A most unjustified arrogance that seems to have afflicted some of my colleagues. It can be seen in a stench of contempt in their approach, words, sneers and body language that say loud and clear, “Only the journalists of America are pure enough to judge all others.”
Jacques Steinberg, At College Graduations, Wit and Wisdom for the Price of Airfare, N.Y. Times, May 28, 2001, at B6.
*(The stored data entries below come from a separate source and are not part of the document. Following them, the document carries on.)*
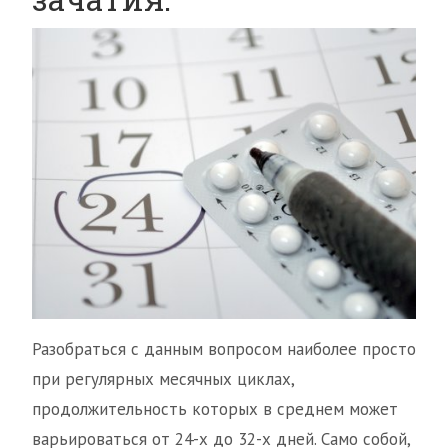
Разобраться с данным вопросом наиболее просто
при регулярных месячных циклах,
продолжительность которых в среднем может
варьироваться от 24-х до 32-х дней. Само собой,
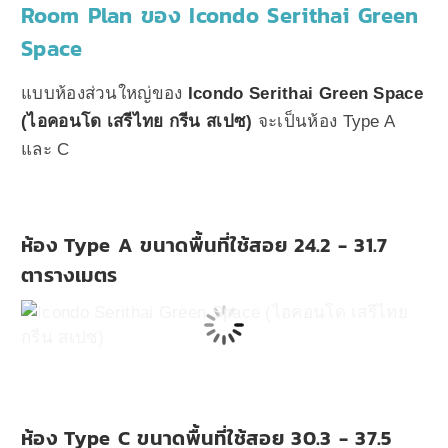
Room Plan ของ Icondo Serithai Green
Space
แบบห้องส่วนใหญ่ของ
Icondo Serithai Green Space
(ไอคอนโด เสรีไทย กรีน สเปซ)
จะเป็นห้อง Type A
และ C
ห้อง Type A ขนาดพื้นที่ใช้สอย 24.2 - 31.7
ตารางเมตร
ห้อง Type C ขนาดพื้นที่ใช้สอย 30.3 - 37.5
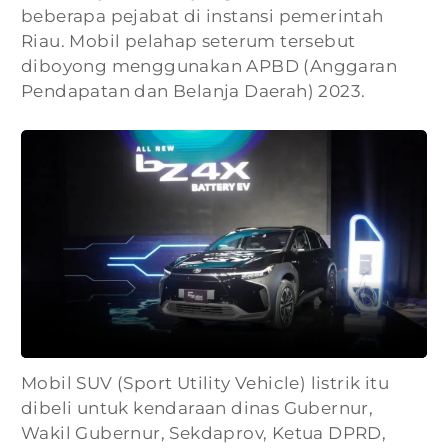
beberapa pejabat di instansi pemerintah
Riau. Mobil pelahap seterum tersebut
diboyong menggunakan APBD (Anggaran
Pendapatan dan Belanja Daerah) 2023.
Mobil SUV (Sport Utility Vehicle) listrik itu
dibeli untuk kendaraan dinas Gubernur,
Wakil Gubernur, Sekdaprov, Ketua DPRD,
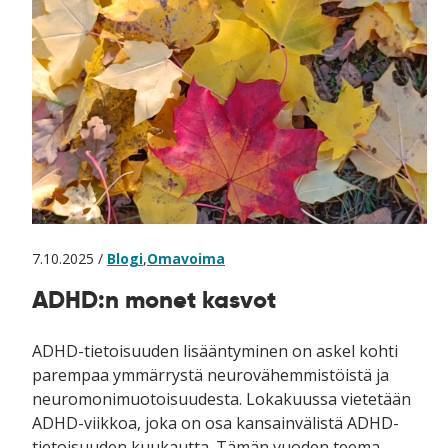
7.10.2025 /
Blogi
,
Omavoima
ADHD:n monet kasvot
ADHD-tietoisuuden lisääntyminen on askel kohti
parempaa ymmärrystä neurovähemmistöistä ja
neuromonimuotoisuudesta. Lokakuussa vietetään
ADHD-viikkoa, joka on osa kansainvälistä ADHD-
tietoisuuden kuukautta. Tämän vuoden teema,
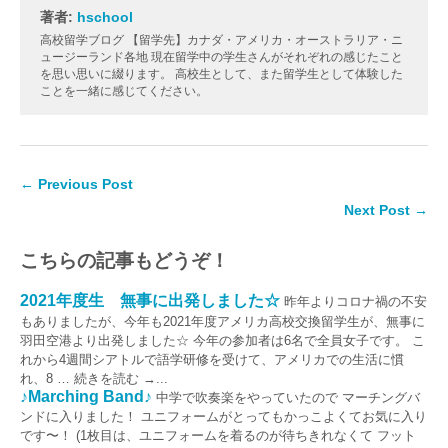
著者:
hschool
高校留学ブログ 【留学先】カナダ・アメリカ・オーストラリア・ニ
ュージーランド各地 現在留学中の学生さんがそれぞれの感じたこと
を思い思いに綴ります。 高校生として、また留学生として体験した
ことを一緒に感じてください。
← Previous Post
Next Post →
こちらの記事もどうぞ！
2021年度生 無事に出発しました☆
昨年よりコロナ禍の不安
もありましたが、今年も2021年度アメリカ高校交換留学生が、無事に
羽田空港より出発しました☆ 今年の参加者は6名で全員女子です。 こ
れから4週間シアトルで語学研修を受けて、アメリカでの生活に慣
れ、8 … 続きを読む →...
♪Marching Band♪
中学で吹奏楽をやっていたので マーチングバ
ンドに入りました！ ユニフォームがとってもかっこよくてお気に入り
です〜！ (1枚目は、ユニフォームを着るのが待ちきれなくて フット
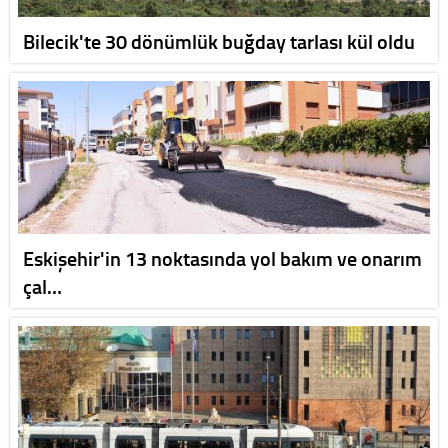
Bilecik'te 30 dönümlük buğday tarlası kül oldu
Eskişehir'in 13 noktasında yol bakım ve onarım
çal…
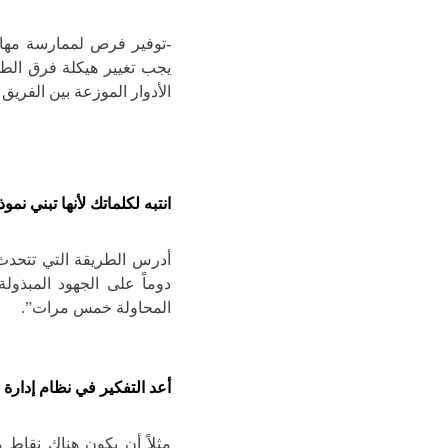
-توفير فرص لممارسة مهار
يجب تغيير هيكلة فرق الطل
الأدوار الموزعة بين الفريق 
انتبه لكلماتك لأنها تبني نمو
أدرس الطريقة التي تتحدث 
دوماً على الجهود المبذو
المحاولة خمس مرات”.
أعد التفكير في نظام إدارة 
مثلاً أن يكون هناك نقاط 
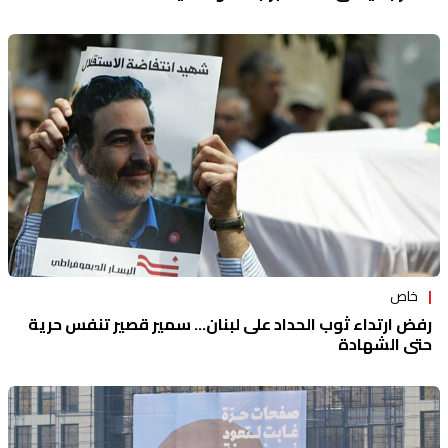
خاص
رفض ارتداء ثوب الحداد على لبنان... سمير قصير تنفس حرية
حتى الشهادة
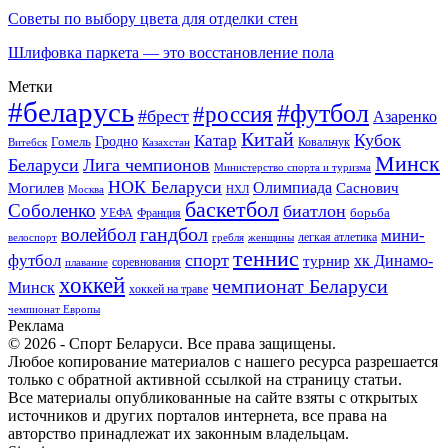
Советы по выбору цвета для отделки стен
Шлифовка паркета — это восстановление пола
Метки
#беларусь
#футбол
#россия
#брест
Азаренко
Китай
Кубок
Катар
Гомель
Гродно
Казахстан
Ковальчук
Витебск
Минск
Беларуси
Лига чемпионов
Министерство спорта и туризма
НОК Беларуси
Олимпиада
Могилев
Саснович
Москва
НХЛ
баскетбол
Соболенко
биатлон
борьба
УЕФА
Франция
гандбол
волейбол
мини-
легкая атлетика
гребля
женщины
велоспорт
теннис
спорт
футбол
хк Динамо-
турнир
соревнования
плавание
хоккей
чемпионат Беларуси
Минск
хоккей на траве
чемпионат Европы
Реклама
© 2026 - Спорт Беларуси. Все права защищены.
Любое копирование материалов с нашего ресурса разрешается
только с обратной активной ссылкой на страницу статьи.
Все материалы опубликованные на сайте взяты с открытых
источников и других порталов интернета, все права на
авторство принадлежат их законным владельцам.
[FN649]. After a revival of the grand tradition of news coverage by the events of September 11, 2001, this generation's Pearl Harbor, there is strong evidence the media is once again reverting to its “bottom line” /ratings- driven/profit obsession. See generally Auletta, supra note 578, at 65-67. The myth of the benefits of undercover reporting is obvious when one considers that of the top one hundred journalism stories of the last century as decided by thirty-six judges under the direction of the New York University School of Journalism, none involved the use of hidden cameras, the seeking of employment under false pretenses, or impersonation. See Felicity Barringer, supra note 635.